Investors and members of boards of directors concerned about liability under the Massachusetts Wage Act, M.G.L. c. 149, § 148, can breathe a little easier after the Supreme Judicial Court’s (SJC) decision in Segal v. Genitrix, LLC, No. SJC-12291 (December 28, 2017). In Segal, the SJC refused to hold investors and individual directors individually liable for a company’s failure to pay wages to an employee because they were not empowered to act as “agents having the management” of the company. As the SJC’s decision shows, mere knowledge of Wage Act violations won’t be enough for liability.

Background

Andrew Segal was the president and chief executive officer of Genitrix, a biotechnology startup that never employed more than five full-time employees. Segal was the sole officer of the company and managed its finances, including its payroll functions. H. Fisk Johnson III and Stephen Rose were both investors and board members of Genitrix. While Johnson had the ability to terminate Segal’s employment as third-party beneficiary of Segal’s employment agreement with Genitrix, the record evidence established that Rose “sp[oke] for” Johnson in financial matters.

Not long after its creation, Genitrix began to struggle financially. Segal informed the board that the company was “running out of funds to pay its employees.” To address Segal’s concerns, Johnson and Rose continued to invest money in Genitrix, but Rose earmarked the funds for specific purposes. Despite these cash infusions, Genitrix could not meet all of its payroll obligations. Segal then proposed a number of cash-saving proposals, including his decision to stop taking his salary. The board, including Johnson’s appointees, rejected Segal’s cost-cutting proposals. The company was later dissolved, and Segal sought to directly recover his unpaid salary from Johnson and Rose under the Wage Act.

The SJC’s Decision

The Wage Act imposes individual liability on “[t]he president and treasurer of a corporation and any officers or agents having the management of such corporation”—which the SJC previously concluded as including not only traditional corporations, but also limited-liability companies. An officer or agent has sufficient management of a company only if he or she is “someone who controls, directs, and participates to a substantial degree in formulating and determining [its] policy.” Finally, agency exists where “there is mutual consent, express or implied, that the agent is to act on behalf and for the benefit of the principal, and subject to the principal’s control.”

Because neither Johnson nor Rose was an officer of Genitrix, the SJC focused its analysis on whether they were agents, and if so, whether they had management of Genitrix. Beginning with agency, the SJC found that Johnson’s rights as a third-party beneficiary under Segal’s employment agreement cloaked Johnson and—by virtue of Johnson’s statement that Rose “sp[oke] for” him—Rose with “limited express agency authority” to act on behalf of the company. Turning to management, the SJC held that merely being investors and directors of Genitrix was not enough to establish management. Generally, a board of directors, acting collectively, is not the agent of a company because it is not subject to another’s (namely, the company’s) control.
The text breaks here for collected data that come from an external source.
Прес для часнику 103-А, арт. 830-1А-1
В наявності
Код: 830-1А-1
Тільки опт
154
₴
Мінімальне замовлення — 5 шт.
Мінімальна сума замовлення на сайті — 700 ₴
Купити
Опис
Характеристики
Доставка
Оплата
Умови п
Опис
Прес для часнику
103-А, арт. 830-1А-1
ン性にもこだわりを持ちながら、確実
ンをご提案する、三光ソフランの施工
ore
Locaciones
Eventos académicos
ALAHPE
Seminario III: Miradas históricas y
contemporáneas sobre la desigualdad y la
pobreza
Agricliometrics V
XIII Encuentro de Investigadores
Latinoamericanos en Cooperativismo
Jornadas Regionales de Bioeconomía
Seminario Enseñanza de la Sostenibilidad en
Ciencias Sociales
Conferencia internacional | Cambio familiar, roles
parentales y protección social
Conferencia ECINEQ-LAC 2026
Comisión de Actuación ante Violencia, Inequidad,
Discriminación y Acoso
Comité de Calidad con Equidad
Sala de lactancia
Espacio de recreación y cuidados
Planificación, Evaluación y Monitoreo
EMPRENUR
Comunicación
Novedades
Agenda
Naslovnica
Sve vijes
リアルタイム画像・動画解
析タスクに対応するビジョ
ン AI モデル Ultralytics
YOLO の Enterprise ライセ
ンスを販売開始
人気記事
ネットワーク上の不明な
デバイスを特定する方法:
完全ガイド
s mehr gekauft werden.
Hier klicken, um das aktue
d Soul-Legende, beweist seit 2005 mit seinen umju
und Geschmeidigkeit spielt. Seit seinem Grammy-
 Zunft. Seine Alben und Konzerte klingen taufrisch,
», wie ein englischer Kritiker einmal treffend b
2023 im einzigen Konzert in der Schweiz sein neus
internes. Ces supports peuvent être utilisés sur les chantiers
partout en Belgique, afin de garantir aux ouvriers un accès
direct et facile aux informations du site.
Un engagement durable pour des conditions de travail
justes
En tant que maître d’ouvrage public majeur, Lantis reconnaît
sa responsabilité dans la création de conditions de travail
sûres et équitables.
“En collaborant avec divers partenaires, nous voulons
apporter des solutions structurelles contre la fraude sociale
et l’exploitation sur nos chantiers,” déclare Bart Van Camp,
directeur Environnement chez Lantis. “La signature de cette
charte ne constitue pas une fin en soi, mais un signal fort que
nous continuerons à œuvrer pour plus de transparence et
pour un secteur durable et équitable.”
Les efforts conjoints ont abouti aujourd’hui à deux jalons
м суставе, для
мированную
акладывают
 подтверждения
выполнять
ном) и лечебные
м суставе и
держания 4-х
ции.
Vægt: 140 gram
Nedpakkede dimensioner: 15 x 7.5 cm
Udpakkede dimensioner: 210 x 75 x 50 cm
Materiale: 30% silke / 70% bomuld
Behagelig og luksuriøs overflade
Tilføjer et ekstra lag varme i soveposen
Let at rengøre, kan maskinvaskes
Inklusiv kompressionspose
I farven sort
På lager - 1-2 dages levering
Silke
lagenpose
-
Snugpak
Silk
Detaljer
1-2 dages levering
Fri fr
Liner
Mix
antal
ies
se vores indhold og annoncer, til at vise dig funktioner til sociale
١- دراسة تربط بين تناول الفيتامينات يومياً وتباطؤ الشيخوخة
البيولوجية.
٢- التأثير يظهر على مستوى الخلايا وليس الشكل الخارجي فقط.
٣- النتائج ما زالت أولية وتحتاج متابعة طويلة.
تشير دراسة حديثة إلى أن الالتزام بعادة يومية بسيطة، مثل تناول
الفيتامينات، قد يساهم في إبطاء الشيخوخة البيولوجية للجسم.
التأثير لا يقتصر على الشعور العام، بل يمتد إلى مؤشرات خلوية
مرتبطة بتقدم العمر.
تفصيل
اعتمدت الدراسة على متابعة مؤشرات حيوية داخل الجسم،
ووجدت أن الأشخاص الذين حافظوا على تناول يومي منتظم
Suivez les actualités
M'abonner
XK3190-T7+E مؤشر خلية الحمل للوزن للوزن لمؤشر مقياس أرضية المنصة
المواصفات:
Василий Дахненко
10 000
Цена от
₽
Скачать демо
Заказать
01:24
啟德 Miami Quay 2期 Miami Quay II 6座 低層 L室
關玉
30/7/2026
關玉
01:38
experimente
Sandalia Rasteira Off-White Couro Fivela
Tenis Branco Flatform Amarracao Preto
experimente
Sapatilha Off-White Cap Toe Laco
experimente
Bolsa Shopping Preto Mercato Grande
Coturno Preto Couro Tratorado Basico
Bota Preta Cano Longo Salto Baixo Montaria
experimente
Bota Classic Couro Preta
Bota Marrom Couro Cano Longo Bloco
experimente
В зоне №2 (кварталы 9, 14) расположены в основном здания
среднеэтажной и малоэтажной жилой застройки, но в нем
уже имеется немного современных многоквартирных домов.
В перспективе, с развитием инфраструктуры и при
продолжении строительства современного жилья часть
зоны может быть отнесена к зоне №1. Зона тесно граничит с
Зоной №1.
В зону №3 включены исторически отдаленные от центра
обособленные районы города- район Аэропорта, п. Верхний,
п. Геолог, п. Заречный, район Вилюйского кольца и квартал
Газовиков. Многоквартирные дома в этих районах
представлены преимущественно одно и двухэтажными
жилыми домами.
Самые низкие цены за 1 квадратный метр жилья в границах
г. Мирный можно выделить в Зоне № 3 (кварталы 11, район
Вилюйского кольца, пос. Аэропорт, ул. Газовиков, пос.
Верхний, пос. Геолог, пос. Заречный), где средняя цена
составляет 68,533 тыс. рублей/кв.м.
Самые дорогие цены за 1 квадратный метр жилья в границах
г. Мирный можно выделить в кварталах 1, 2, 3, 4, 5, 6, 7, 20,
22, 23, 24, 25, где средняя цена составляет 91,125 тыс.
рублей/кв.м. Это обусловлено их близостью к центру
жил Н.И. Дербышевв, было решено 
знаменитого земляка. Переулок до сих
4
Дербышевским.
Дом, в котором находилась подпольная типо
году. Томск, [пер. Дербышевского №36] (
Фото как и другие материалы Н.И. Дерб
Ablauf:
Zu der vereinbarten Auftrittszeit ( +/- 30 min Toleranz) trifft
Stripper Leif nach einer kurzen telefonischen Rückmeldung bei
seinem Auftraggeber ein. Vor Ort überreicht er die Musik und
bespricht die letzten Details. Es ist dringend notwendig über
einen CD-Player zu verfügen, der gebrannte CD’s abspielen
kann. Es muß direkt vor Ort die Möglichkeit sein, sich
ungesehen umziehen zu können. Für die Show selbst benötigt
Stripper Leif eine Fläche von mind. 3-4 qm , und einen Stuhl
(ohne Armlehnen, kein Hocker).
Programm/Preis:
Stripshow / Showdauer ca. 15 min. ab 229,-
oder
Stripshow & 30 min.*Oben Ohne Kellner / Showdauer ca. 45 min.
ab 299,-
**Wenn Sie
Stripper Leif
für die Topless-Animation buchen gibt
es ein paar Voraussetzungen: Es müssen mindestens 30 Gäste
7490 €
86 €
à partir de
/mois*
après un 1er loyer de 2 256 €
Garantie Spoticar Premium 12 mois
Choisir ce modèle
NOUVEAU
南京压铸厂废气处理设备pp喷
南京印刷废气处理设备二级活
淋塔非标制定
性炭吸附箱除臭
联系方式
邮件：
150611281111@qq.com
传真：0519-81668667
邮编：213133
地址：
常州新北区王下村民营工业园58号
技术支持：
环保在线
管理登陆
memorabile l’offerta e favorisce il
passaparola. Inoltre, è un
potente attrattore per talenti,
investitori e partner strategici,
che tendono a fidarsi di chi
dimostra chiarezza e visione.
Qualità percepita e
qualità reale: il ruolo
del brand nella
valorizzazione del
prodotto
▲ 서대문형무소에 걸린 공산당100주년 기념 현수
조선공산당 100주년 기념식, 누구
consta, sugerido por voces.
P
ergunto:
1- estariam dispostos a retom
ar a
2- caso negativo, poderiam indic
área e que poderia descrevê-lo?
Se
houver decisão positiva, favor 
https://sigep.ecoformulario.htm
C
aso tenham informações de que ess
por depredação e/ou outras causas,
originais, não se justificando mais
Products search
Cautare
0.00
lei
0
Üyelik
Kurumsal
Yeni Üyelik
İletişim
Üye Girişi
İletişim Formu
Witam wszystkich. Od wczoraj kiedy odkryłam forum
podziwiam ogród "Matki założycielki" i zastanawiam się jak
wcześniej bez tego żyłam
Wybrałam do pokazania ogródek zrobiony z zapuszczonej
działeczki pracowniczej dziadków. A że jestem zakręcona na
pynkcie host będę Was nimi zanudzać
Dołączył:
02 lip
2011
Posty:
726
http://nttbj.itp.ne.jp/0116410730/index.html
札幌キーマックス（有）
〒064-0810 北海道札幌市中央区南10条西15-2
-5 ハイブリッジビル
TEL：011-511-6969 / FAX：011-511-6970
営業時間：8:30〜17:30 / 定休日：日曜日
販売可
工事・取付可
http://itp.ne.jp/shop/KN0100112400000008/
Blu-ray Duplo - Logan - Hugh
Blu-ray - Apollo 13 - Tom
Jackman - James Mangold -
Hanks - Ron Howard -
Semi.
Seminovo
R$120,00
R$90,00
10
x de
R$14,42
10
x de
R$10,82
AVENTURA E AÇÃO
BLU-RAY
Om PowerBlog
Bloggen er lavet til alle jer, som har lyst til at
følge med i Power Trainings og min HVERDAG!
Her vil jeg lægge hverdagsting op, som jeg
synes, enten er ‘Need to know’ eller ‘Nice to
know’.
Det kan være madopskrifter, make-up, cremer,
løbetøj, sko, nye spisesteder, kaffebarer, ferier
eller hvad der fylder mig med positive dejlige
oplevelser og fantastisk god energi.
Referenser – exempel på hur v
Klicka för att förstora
Next, the SJC deemed the board’s rejections of Segal’s cost-cutting proposals insufficient to impose liability on Johnson and Rose as individual directors because those rejections were acts of the board acting collectively, “not the acts of individual board members as agents.” With respect to Rose’s investment activities, the SJC acknowledged that Genitrix’s LLC agreement expressly prohibited Johnson and Rose from “exercising agency authority on behalf of the company in their role as investors.” Though Rose had earmarked invested funds for specific purposes (none of which was to pay Segal’s salary), the SJC found that such decisions were not management of Genitrix. According to the SJC, “exercising one’s rights and leverage as an investor over infusions of new money are separate and distinct from being an agent having the management of the corporation that is seeking the additional financing” because “[i]nvestment restrictions limited to the use of new monies are not management direction and control over existing resources.” As a result, none of Johnson’s or Rose’s activities as directors or investors gave them management of Genitrix, and they could not be liable to Segal under the Wage Act.

Key Takeaways

Segal is of particular interest because the SJC took direct review of what would appear to be a unique situation involving a small group of players. Accordingly, the decision suggests that the SJC was trying to insulate investors and directors from Wage Act liability based on ordinary investment or routine board activities—even when they take such action with knowledge that the company will not be able to pay an employee’s wages as a result of their decisions. Instead, it appears that investors and directors will face potential exposure under the Wage Act only where the board has empowered them to act as officers or agents having management of the company. In light of this opinion, investors and members of boards of directors in Massachusetts may want to structure their businesses accordingly.